Simone Padoan and Franco Pepe have lifted the national banner of pizza over the congress. Theirs is a classic though hyper-technical and excellent rigour. It is 100% hand-skills, in comparison with a pure research on the edge with irreverence. To jump ahead, the forced dichotomy risked breaking the sacred disc in half.

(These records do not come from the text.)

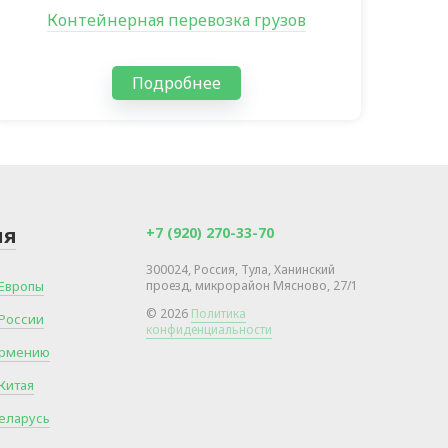
Контейнерная перевозка грузов
Подробнее
ия
+7 (920) 270-33-70
300024, Россия, Тула, Ханинский
 Европы
проезд, микрорайон Мясново, 27/1
© 2026
Политика
 России
конфиденциальности
 Армению
 Китая
Беларусь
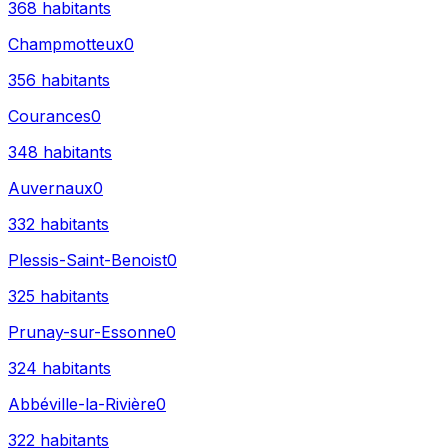
368
habitants
Champmotteux
0
356
habitants
Courances
0
348
habitants
Auvernaux
0
332
habitants
Plessis-Saint-Benoist
0
325
habitants
Prunay-sur-Essonne
0
324
habitants
Abbéville-la-Rivière
0
322
habitants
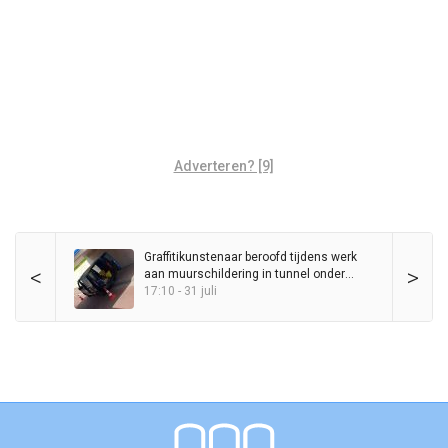
Adverteren? [9]
Graffitikunstenaar beroofd tijdens werk
<
>
aan muurschildering in tunnel onder
Station Haren
17:10 - 31 juli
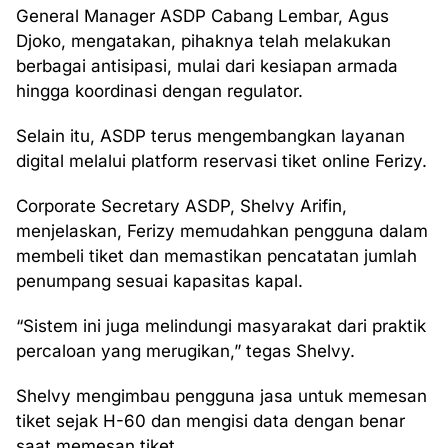
General Manager ASDP Cabang Lembar, Agus
Djoko, mengatakan, pihaknya telah melakukan
berbagai antisipasi, mulai dari kesiapan armada
hingga koordinasi dengan regulator.
Selain itu, ASDP terus mengembangkan layanan
digital melalui platform reservasi tiket online Ferizy.
Corporate Secretary ASDP, Shelvy Arifin,
menjelaskan, Ferizy memudahkan pengguna dalam
membeli tiket dan memastikan pencatatan jumlah
penumpang sesuai kapasitas kapal.
“Sistem ini juga melindungi masyarakat dari praktik
percaloan yang merugikan,” tegas Shelvy.
Shelvy mengimbau pengguna jasa untuk memesan
tiket sejak H-60 dan mengisi data dengan benar
saat memesan tiket.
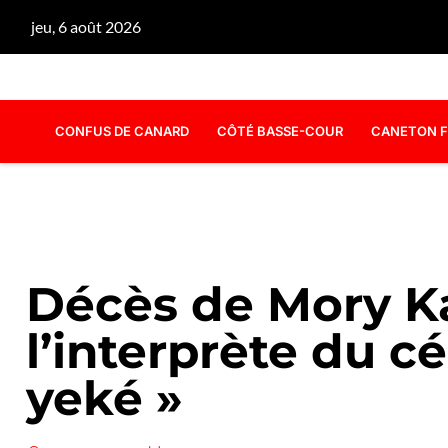
jeu, 6 août 2026
CONFUS DE CANARD
CÔTÉ BASSE-COUR
CANETON F
Décès de Mory K
l’interprète du c
yeké »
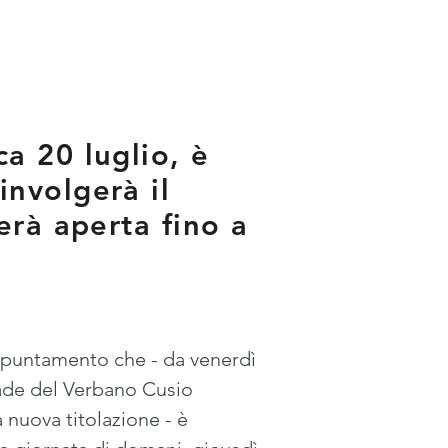
a 20 luglio, è
nvolgerà il
erà aperta fino a
appuntamento che - da venerdì 
trade del Verbano Cusio 
nuova titolazione - è 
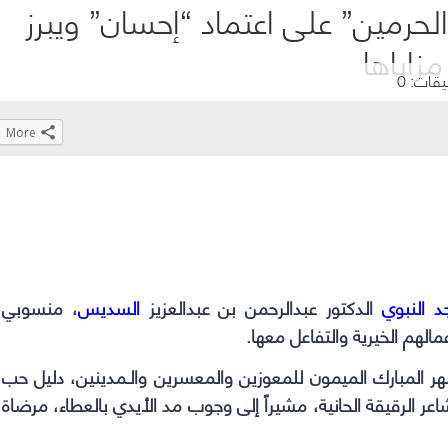
رمين” على اعتماد “إحسان” ويبرز
مزاياها
يقات: 0
More
Click
Click
Click
Click
to
to
to
to
share
share
share
share
on
on
on
on
WhatsApp
Telegram
Facebook
Twitter
(Opens
(Opens
(Opens
(Opens
 النبوي
الدكتور عبدالرحمن بن عبدالعزيز
السديس
، منسوبي
in
in
in
in
لهم الخيرية والتفاعل معها.
new
new
new
new
window)
window)
window)
window)
ر المبارك الميمون للمعوزين والمعسرين والـمدينين، دليل حب
الرقيقة الحانية، مشيراً إلى وجوب مد الأيدي بالعطاء، مرضاة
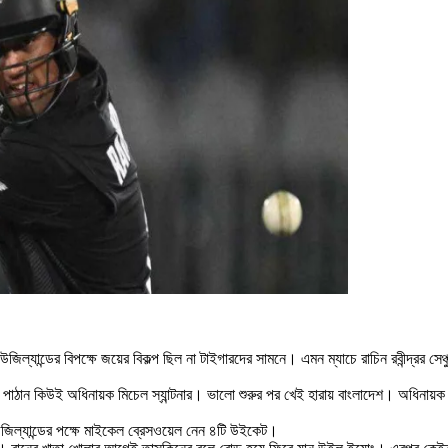
 নিউজিল্যান্ডের বিপক্ষে জয়ের বিকল্প ছিল না টাইগারদের সামনে। এমন ম্যাচে রাচিন রবীন্দ্রর
িংয়ে পাঠান কিউই অধিনায়ক মিচেল স্যান্টনার। ভালো শুরুর পর খেই হারায় বাংলাদেশ। অধিন
িল্যান্ডের পক্ষে মাইকেল ব্রেসওয়েল নেন ৪টি উইকেট।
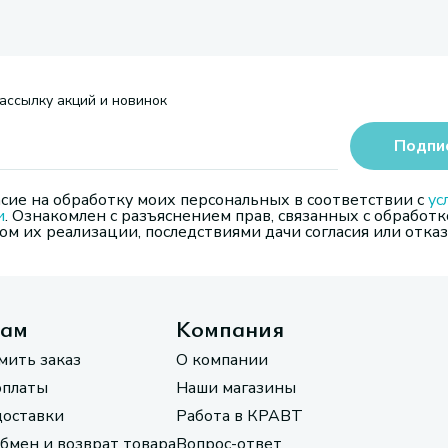
ассылку акций и новинок
Подпи
сие на обработку моих персональных в соответствии с
ус
и
. Ознакомлен с разъяснением прав, связанных с обработк
м их реализации, последствиями дачи согласия или отказ
там
Компания
мить заказ
О компании
оплаты
Наши магазины
доставки
Работа в КРАВТ
обмен и возврат товара
Вопрос-ответ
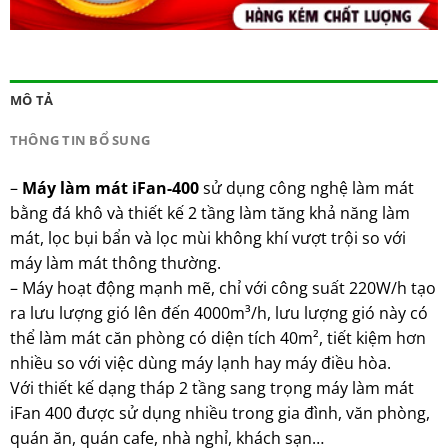
MÔ TẢ
THÔNG TIN BỔ SUNG
–
Máy làm mát iFan-400
sử dụng công nghệ làm mát
bằng đá khô và thiết kế 2 tầng làm tăng khả năng làm
mát, lọc bụi bẩn và lọc mùi không khí vượt trội so với
máy làm mát thông thường.
–
Máy hoạt động mạnh mẽ, chỉ với công suất 220W/h tạo
ra lưu lượng gió lên đến 4000m³/h, lưu lượng gió này có
thể làm mát căn phòng có diện tích 40m², tiết kiệm hơn
nhiều so với việc dùng máy lạnh hay máy điều hòa.
Với thiết kế dạng tháp 2 tầng sang trọng máy làm mát
iFan 400 được sử dụng nhiều trong gia đình, văn phòng,
quán ăn, quán cafe, nhà nghỉ, khách sạn…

Lorenzo Cogo, no structures
The day dedicated to young lions first roared with
Lorenzo Cogo, whom
Paolo Marchi compared to
Saint-Exupéry’s
Little Prince. “I need the definition of ‘instinctive cuisine’ so that people won’t label me, as I try to give Italian cuisine a future following only my instincts”, he began. His instinct, however, is very well educated, since he has assimilated decades of world culinary research in the flashes of his synapses. The Redzepian foraging has hinged the torresano pigeon, as traditional as it is forgotten, which, at the
Coq is char-grilled. To finish it, there’s the instant smoking that comes from the forest: the result is both original and anti-minimalist. Italian vanguard, however, borrowing Leonardo’s words, is first all “something of the mind”. Then there was the grand finale with the conceptualism of Fecondazione, an anti-stress dish for pregnant women. Following more or less the techniques used by local breeders, the trout eggs cooked in dashi for the umami sided quark for the milk component, onion for a wink at
Davide Scabin’s
Bulgari (onions=pheromones) and the trout’s sperm.